• TASK
Could you copy each line of the entries that contains "Data"?

• EXCERPTED RECORDS
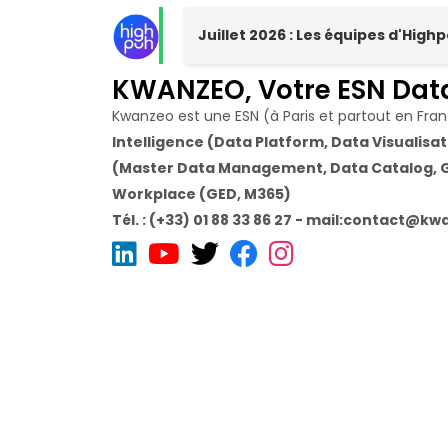
Juillet 2026 : Les équipes d'Hig
KWANZEO, Votre ESN Dat
Kwanzeo est une ESN (à Paris et partout en Fra
Intelligence (Data Platform, Data Visualisati
(Master Data Management, Data Catalog, G
Workplace (GED, M365)
Tél. : (+33) 01 88 33 86 27 - mail:contact@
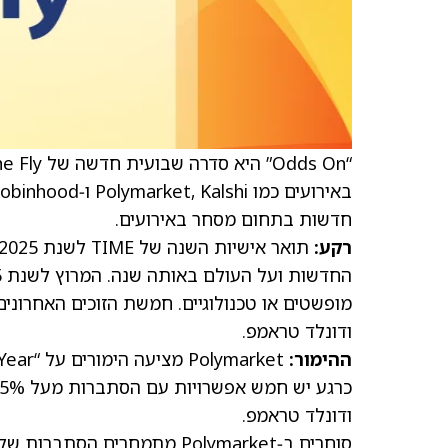
חדשות בתחום מסחר באירועים.
רקע:
מופשטים או טכנולוגיים. חמשת הזוכים האחרונים ה
ודונלד טראמפ.
ההימור:
ודונלד טראמפ.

• RESPONSE
Intelligence (Data Platform, Data Visualisati
(Master Data Management, Data Catalog, G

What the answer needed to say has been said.